Yazılan yazılardaki bilgi hatalarının yanı sıra, topyekûn özel sağlık sektörünü 'dolandırıcı, hırsız, fırsatçı' gibi sunan ve SGK'yı da bu ithamlara ortak eden yaklaşımı anlamak mümkün değil.
Evet, her sektörde olduğu gibi özel sağlık sektöründe de çürük elmalar bulunabilir. Nitekim SGK, aldığı farklı tedbirlerle ve yaptığı denetimlerle çürük elmaları tespit etmekte ve gereğini yapmaktadır. Hatta zaman zaman biz de bu köşeden okurlarımızı bazı konularda dikkatli davranmaya çağırıyoruz. Fakat bunu, suistimal örneklerini genelleştirmeden ve sektörü tamamen zan altında bırakmadan yapıyoruz.
Öte yandan SGK'nın sağlık hizmetlerinde şeffaflığı artırma ve vatandaşın hesap sormasını kolaylaştırma yönünde attığı adımları görmemek başka bir haksızlıktır. Hastanelere ayrıntılı fatura zorunluluğunun getirilmesi, avuç içi tanıma sistemine geçilmesi, haksız tahsilâtın vatandaşa geri ödetilmesi bunlardan sadece birkaçı. Yani biraz insaflı olmakta fayda var.
2000 ve sonrasına zam yok
Soru: Sadettin Bey, acaba 2000 yılında emekli olan SSK'lılara da intibak zammı alabilecek mi? Babam 2000 yılı içerisinde emekli oldu. İntibaktan yararlanabilir mi?
M. Durmaz
Cevap: Değerli okurum, geçtiğimiz hafta Meclis'te yasalaşan intibak zammından 31.12.1999 ve öncesi bir tarihte emeklilik talebinde bulunmuş olan SSK'lılar yararlanabilecek. Babanız eğer bu tarihten sonra emeklilik talebinde bulunmuşsa intibak zammını alamayacak.
Krediyle emeklilik bitti
Soru: Sadettin Bey, geçtiğimiz yıllarda yapılan bir uygulama ile iş gününü tamamlanmış ama prim borcu olanların, SGK'ya olan borçlarını banka kredisiyle kapatmaları söz konusuydu. Bu uygulama hâlâ geçerli mi, geçerli ise hangi banka aracılığıyla yapabiliriz?
S. Yüce
Cevap: Değerli okurum, bahsettiğiniz protokol geçen yıl SGK ile Ziraat Bankası arasında düzenlenmişti. Söz konusu protokolle 6111 Sayılı Torba Kanun kapsamında yapılandırılan borçların banka kredisiyle ödenmesi öngörülmüştü. Bu kapsamda pek çok kişi protokolden yararlandı ancak yapılandırma için tanınan sürenin bitimiyle birlikte protokol de sona erdi. Dolayısıyla protokol çerçevesinde kredi kullanarak borcunuzu ödemeniz mümkün değil.

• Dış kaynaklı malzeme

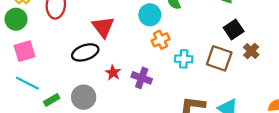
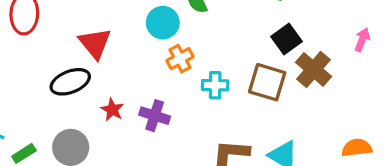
brown cross: (251, 51) -> (314, 69), size x1.5

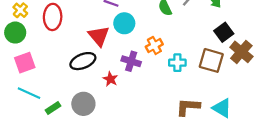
cyan circle: (163, 23) -> (124, 23), moved
purple cross: (155, 116) -> (131, 61), moved

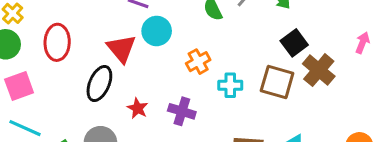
red ellipse: (53, 17) -> (57, 42), moved
black ellipse: (83, 61) -> (99, 83), turned -45
purple cross: (131, 61) -> (182, 111), moved

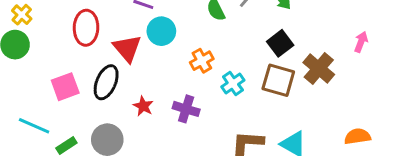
red ellipse: (57, 42) -> (86, 28), moved
black square: (294, 43) -> (280, 43), moved
cyan cross: (230, 85) -> (233, 83), turned -35
pink square: (19, 86) -> (65, 87), moved

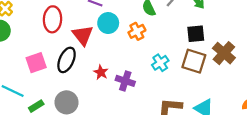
black square: (280, 43) -> (196, 34), turned 30
orange cross: (202, 61) -> (137, 31), moved
red star: (143, 106) -> (101, 72), moved

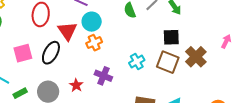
orange cross: (137, 31) -> (94, 43), moved
red star: (101, 72) -> (76, 85), moved

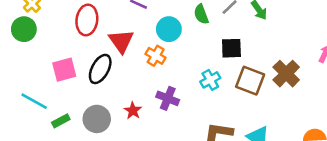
cyan circle: (92, 22) -> (169, 29), moved
black square: (171, 37) -> (231, 48), moved
orange cross: (94, 43) -> (156, 56), turned -35

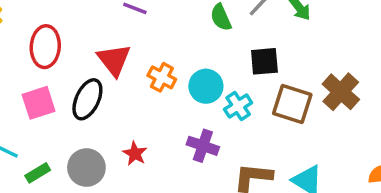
red ellipse: (87, 20) -> (45, 47), moved
cyan circle: (169, 29) -> (206, 86), moved
purple cross: (168, 98) -> (203, 146), moved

İşsizlik ödeneği alamazsınız
Soru: Sadettin Bey, ben 29.02.2012 tarihinde işten çıkarıldım. İşsizlik ödeneğine başvuruda bulunacağım ama buna hak kazanıp kazanmadığımı hesaplayamadım. Son üç yıllık prim günlerim şöyle; 2012 yılı 60 gün, 2011 yılı 236 gün, 2010 yılı boş ve 2009 yılı Mart-Aralık arası 260 gün. Bu bilgilere göre son üç yıl hesabı acaba nasıl yapılmaktadır? Yani ben işsizlik ödeneği alabilecek miyim?
Ebubekir
Cevap: Ebubekir Bey, işsizlik ödeneğinden yararlanabilmeniz için üç temel şart var. Bunlar;
- Kendi iradeniz dışında işsiz kalmış olmanız gerekiyor.
- İşten ayrıldığınız tarihten geriye doğru son dört ayda (2011/Kasım, Aralık, 2012/Ocak, Şubat) kesintisiz sigortalı çalışmış veya 30 günden eksik günleri kendiniz ödemiş olmanız gerekiyor.

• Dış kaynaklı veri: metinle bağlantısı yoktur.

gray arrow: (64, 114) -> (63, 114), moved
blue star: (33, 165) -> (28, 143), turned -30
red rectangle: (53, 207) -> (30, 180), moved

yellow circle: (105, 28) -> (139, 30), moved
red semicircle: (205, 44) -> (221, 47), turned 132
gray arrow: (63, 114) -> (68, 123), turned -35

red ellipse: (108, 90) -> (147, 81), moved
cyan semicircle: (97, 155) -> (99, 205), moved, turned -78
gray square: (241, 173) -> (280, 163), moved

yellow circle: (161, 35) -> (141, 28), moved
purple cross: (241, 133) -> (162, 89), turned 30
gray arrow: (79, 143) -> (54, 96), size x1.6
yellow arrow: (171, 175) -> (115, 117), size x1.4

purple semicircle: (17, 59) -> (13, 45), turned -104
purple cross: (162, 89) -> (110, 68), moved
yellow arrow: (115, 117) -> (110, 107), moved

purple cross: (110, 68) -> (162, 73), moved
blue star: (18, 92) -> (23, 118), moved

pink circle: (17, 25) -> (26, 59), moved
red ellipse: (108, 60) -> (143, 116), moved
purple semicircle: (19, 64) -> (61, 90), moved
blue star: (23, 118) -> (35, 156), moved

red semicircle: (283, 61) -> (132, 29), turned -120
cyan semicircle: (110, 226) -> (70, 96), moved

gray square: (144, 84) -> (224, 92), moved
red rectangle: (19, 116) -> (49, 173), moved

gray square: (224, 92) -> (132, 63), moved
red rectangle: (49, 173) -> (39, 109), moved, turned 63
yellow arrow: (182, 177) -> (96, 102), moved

- İşten ayrıldığınız tarihten geriye doğru son üç yılda (01.03.2009 - 29.02.2012) en az 600 gün çalışmış olmanız gerekiyor.
İlk iki şartı yerine getirdiğinizi kabul etsek dahi, son üç yılda 600 gün şartını yerine getirmemişsiniz. Dolayısıyla şu an işsizlik ödeneği almanız mümkün değil.